Building Barrels, Not Bottlenecks
There’s a video circulating about barrels and ammunition as a metaphor for organizational scaling. It features famed VC Keith Rabois discussing the difference between “barrel people” and “ammunition people.”
In essence, as a company scales and hires more people, it often excels at bringing in “ammunition” experts—those who operate with high velocity to execute tasks within a defined framework, or “barrel.” A barrel represents a business or product line. You could have an abundance of ammunition, but your organization’s capacity for growth is limited by the number and quality of barrels it has. According to Rabois, scaling effectively requires hiring leaders who can design and build new and better barrels, not just ammunition to fill existing ones.
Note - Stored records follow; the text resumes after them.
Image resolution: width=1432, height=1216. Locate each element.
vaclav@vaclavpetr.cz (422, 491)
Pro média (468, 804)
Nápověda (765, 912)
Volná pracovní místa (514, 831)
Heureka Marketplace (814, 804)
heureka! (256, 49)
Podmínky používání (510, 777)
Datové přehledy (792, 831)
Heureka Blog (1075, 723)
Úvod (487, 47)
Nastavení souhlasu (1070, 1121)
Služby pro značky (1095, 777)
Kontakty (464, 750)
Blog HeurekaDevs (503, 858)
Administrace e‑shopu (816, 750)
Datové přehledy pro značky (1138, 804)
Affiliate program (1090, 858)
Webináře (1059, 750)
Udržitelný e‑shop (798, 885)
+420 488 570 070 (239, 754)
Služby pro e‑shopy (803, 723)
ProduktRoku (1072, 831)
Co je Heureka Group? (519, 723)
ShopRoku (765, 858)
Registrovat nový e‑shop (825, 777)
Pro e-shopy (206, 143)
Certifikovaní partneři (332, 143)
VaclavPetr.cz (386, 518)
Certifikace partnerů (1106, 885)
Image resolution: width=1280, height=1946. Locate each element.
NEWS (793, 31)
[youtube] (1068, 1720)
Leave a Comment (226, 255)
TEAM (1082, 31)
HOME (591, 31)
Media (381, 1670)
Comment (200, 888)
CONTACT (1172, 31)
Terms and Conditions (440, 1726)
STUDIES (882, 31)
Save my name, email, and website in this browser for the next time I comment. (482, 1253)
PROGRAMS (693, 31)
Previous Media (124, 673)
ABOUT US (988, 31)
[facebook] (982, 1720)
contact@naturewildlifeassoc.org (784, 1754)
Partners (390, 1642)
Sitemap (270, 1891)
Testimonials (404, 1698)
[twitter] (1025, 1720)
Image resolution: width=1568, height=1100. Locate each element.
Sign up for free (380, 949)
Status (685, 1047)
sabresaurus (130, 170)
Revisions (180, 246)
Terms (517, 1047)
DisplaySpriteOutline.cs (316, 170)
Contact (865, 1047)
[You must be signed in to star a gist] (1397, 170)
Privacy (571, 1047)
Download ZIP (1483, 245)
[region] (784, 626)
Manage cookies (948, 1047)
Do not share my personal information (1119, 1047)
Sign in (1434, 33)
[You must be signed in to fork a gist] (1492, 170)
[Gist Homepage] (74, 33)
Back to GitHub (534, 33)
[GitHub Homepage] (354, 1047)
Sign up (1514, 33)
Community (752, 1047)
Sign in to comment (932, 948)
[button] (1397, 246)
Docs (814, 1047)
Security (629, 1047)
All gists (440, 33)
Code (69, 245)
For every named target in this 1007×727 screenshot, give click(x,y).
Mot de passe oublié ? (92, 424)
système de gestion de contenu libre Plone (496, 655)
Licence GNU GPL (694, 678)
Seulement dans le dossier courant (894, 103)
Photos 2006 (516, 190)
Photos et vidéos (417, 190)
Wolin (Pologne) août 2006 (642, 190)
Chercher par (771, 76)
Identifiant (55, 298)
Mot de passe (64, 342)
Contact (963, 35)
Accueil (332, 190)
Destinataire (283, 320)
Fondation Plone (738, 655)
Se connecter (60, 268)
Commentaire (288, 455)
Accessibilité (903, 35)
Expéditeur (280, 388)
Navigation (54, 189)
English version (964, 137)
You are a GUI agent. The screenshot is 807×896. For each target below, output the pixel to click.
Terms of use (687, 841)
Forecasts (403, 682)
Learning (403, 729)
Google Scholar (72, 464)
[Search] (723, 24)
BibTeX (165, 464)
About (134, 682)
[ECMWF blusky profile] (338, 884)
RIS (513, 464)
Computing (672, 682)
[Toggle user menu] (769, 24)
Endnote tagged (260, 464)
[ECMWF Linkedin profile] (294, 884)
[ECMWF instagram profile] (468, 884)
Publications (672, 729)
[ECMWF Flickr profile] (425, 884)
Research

This metaphor resonates with any leader who has tried adding more developers to a software project, only to see progress slow down, or who has pushed for more sales, only to find the client onboarding process bottlenecked. The problem isn’t resources; it’s the efficiency and capacity of the organizational barrels.
While the metaphor is insightful, be cautious of adopting seductive sounding advice from VCs and other influencers. Scaling isn’t just about hiring the right barrel builders. Blindly following this approach can lead to wasted time, energy, and opportunity—and might even jeopardize your core business.
So, what should you do? Here are five practical tips to scale effectively while avoiding common pitfalls:
1. Lifecycle Stage Matters
If your business is in the pre-product-market fit stage, don’t try to build more barrels. First, focus on achieving product-market fit for your core business. As Marc Andreessen famously said, startups have two phases: pre-product-market fit and post-product-market fit. Building new barrels is a post-product-market fit opportunity. Attempting to scale prematurely by adding barrels will likely cause your business to faceplant.
2. The Core Foundation Is Critical
If your core business isn’t set up correctly, it may reject new barrels like an immune system attacking a foreign body. Even if the core team verbally supports the new barrel, their competing priorities can make it seem like a distraction. Through my coaching experience, I’ve seen that organizations often don’t realize the limitations of their current structure until they attempt to launch a new barrel. A CEO preparing to build new barrels must first redesign the core business to become a barrel-building machine.
3. Effective Barrel Builders Are Entrepreneurs
A barrel builder’s workstyle must be geared toward holding a vision, driving results, and finding innovative solutions. Whether you call them entrepreneurs or intrapreneurs, they need a high degree of initiative and resilience. They won’t tolerate excessive red tape or naysayers and may clash with organizational inertia. When hiring or promoting a barrel builder, prioritize hard-charging producer-innovators over project-managing peacekeepers.